● Data listing:
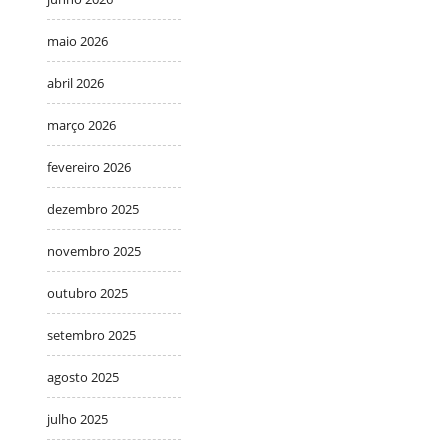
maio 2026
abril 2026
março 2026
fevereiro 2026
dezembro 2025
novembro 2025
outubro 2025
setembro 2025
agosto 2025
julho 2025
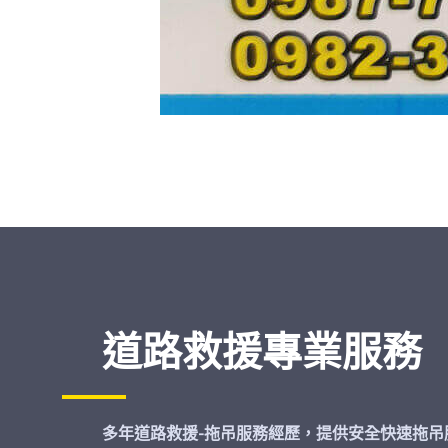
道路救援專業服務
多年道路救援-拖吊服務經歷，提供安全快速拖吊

...

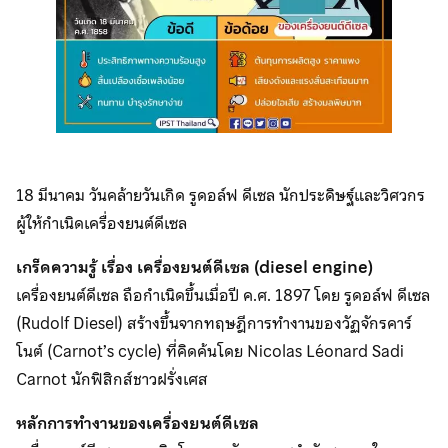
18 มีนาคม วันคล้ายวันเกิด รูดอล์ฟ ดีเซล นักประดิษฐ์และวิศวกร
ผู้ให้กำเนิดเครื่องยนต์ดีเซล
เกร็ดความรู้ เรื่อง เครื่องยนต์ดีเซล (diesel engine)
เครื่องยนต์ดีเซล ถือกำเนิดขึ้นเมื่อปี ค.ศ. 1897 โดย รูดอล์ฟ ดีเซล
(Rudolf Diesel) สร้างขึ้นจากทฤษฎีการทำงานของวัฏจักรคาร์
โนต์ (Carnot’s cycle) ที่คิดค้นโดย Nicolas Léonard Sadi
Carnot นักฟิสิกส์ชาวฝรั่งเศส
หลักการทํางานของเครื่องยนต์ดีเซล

● Activity: Everything above from the line containing "เครื่องยนต์ดีเซล ถือกำเนิดขึ้นเมื่อปี ค.ศ." down to the line containing "หลักการทํางานของเครื่องยนต์ดีเซล" is to be transcribed exactly, with both of those lines included and nothing else added.

● Solution for this problem:
เครื่องยนต์ดีเซล ถือกำเนิดขึ้นเมื่อปี ค.ศ. 1897 โดย รูดอล์ฟ ดีเซล
(Rudolf Diesel) สร้างขึ้นจากทฤษฎีการทำงานของวัฏจักรคาร์
โนต์ (Carnot’s cycle) ที่คิดค้นโดย Nicolas Léonard Sadi
Carnot นักฟิสิกส์ชาวฝรั่งเศส
หลักการทํางานของเครื่องยนต์ดีเซล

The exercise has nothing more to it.